Researchers from American institutions along with scientists from the University of Utah and NASA have identified a powerful new source of carbon dioxide release from the seas. The culprit is bottom trawling, a fishing method that drags heavy nets along the ocean floor. The updated findings appear in a peer reviewed journal focused on marine sciences.
Past work has shown that vast stores of carbon lie in seabed sediments. Experts note that when bottom soil is disturbed by trawling, as much as sixty percent of stored carbon can be released as carbon dioxide, which gradually makes its way to the atmosphere over a multi year timeline.
People estimate that emissions from trawlers may be double the carbon output of the global fishing fleet, which comprises millions of vessels. The new study highlights ocean regions where bottom trawling contributes most to carbon release, pointing to vulnerable zones in the East China Sea, the Baltic and North Seas, and the Greenland Sea as particularly impacted areas.

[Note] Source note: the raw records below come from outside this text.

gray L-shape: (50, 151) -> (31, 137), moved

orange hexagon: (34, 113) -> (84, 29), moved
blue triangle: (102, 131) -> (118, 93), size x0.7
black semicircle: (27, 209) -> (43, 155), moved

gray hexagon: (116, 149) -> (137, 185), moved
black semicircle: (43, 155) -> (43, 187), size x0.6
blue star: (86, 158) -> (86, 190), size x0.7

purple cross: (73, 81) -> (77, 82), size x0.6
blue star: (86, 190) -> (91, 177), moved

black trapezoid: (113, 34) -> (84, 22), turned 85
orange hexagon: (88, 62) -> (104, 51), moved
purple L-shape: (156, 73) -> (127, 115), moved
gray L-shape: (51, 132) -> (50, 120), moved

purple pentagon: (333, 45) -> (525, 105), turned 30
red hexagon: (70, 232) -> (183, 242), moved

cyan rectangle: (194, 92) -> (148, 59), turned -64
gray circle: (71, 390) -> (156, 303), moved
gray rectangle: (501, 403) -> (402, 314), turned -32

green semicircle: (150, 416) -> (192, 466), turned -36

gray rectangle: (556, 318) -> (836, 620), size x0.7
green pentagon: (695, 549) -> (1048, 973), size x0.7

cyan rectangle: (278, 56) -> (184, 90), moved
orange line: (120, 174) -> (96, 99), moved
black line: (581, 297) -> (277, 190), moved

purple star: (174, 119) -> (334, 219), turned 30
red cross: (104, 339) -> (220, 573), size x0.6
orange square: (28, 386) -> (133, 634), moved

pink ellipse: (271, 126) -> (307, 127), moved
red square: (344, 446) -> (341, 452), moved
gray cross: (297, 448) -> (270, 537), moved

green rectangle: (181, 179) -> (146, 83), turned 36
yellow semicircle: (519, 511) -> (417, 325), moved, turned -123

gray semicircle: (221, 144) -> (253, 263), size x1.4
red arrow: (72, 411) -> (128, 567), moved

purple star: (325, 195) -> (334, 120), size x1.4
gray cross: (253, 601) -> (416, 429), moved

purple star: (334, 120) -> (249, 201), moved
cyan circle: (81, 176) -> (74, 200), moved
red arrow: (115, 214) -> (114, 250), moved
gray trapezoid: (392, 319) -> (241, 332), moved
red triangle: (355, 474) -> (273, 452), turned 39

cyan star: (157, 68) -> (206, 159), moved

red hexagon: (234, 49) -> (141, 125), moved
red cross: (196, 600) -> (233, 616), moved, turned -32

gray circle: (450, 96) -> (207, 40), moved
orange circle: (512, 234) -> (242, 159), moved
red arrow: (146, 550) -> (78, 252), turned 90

Additional potential hotspots include parts of Southeast Asia, the Bay of Bengal, the Arabian Sea, portions of Europe’s marine waters, and the Gulf of Mexico. At present, researchers lack precise data on the scale and intensity of trawling in these regions, making exact comparisons difficult.
One of the study’s authors described the discovery as showing that seabed disturbance creates plumes of carbon that can become stored in the ocean floor for thousands of years, akin to effects seen in other land use changes. The finding underscores a broader message about how activities on the sea bed can affect climate, ecosystems and coastal communities over the long term.
Earlier warnings from scientists about the risks of carbon release from methane rich formations undersea, sometimes called fire ice, add to the urgency of understanding how bottom fishing activities influence atmospheric carbon levels and climate dynamics.